Instructions to follow: Print back each record unchanged, without pictures.

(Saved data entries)
=== Section Start ===

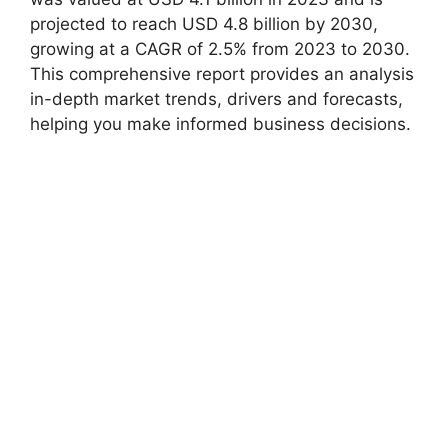
projected to reach USD 4.8 billion by 2030,
growing at a CAGR of 2.5% from 2023 to 2030.
This comprehensive report provides an analysis
in-depth market trends, drivers and forecasts,
helping you make informed business decisions.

=== Section End ===

Task result:
projected to reach USD 4.8 billion by 2030,
growing at a CAGR of 2.5% from 2023 to 2030.
This comprehensive report provides an analysis
in-depth market trends, drivers and forecasts,
helping you make informed business decisions.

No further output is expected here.